Network Architecture
The architecture has two main components
- The parameterized embedding function which transforms tokens to token embeddings. This function works in two different modes depending on the token being embedded:
- Text, discrete- or continuous-valued observations or actions are embedded via a lookup table into a learned vector embedding space.
- Tokens belonging to image patches are embedded using a single ResNet block to obtain a vector per patch.
- The Sequence model can work for next token prediction (i.e. a Transformer, specifically (Vaswani et al. 2017)).

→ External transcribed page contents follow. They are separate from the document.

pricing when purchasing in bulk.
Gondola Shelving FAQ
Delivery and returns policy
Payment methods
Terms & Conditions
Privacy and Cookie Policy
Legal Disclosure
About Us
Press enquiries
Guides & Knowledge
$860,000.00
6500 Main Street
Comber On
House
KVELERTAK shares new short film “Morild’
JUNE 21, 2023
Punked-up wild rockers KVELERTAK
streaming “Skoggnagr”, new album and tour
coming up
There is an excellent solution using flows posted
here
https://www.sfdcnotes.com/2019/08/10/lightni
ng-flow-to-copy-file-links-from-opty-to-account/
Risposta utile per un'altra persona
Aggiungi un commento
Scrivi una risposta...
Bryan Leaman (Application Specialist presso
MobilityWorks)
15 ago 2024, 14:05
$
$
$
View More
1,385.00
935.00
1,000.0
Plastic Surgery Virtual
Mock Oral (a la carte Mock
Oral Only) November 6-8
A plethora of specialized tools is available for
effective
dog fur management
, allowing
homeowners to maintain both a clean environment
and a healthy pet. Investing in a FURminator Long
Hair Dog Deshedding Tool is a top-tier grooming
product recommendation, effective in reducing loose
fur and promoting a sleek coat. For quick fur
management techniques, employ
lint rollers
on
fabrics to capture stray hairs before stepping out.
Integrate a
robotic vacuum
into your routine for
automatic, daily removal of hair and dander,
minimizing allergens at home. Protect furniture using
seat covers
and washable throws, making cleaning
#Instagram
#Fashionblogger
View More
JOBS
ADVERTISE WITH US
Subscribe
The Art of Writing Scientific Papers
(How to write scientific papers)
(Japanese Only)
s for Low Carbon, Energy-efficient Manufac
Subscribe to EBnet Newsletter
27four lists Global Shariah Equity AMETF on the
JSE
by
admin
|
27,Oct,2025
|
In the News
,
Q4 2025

GATO uses a 1.2B parameter decoder-only transformer with 24 layers, and embedding size of 2048, and a post-attention feedforward hidden size of 8196.
Training regime
Loss
Given the sequence of tokens \(s_{1:T}\) and \(\theta\), the loss function is:
\[ \mathcal{L}(\theta, \mathcal{B}) = - \sum_{b=1}^{|\mathcal{B}} \sum_{t=1}^{T} m(b, l) \log p_{\theta} \left ( s_l^{(b)} \left \vert s_1^{(b)} \ldots s_{l-1}^{(b)} \right. \right ) \]
where \(m(b, l) = 1\) when the token at index l is from text or a logged action, otherwise its \(0\).
Training data
The data used to train the agent. Below is a figure including full details of how much data is used to train the agent.

Different task types:
- Simulated control tasks: Meta-world, Sokoban, BabyAI, DM Control Suite, DeepMind Lab, ALE.
- Vision and language: Several datasets are used which have multi-modal image and text inputs as well as a dataset for text only preditcion.
- MassiveText
- ALIGN
- LTIP
- COCO
- MultiModal MassiveWeb dataset
- OKVQA
- VQAv2
- Robotics - RGB Stacking Benchmark: A robotoics benchmark for stacking objects. Both the simulated and real-world versions were used.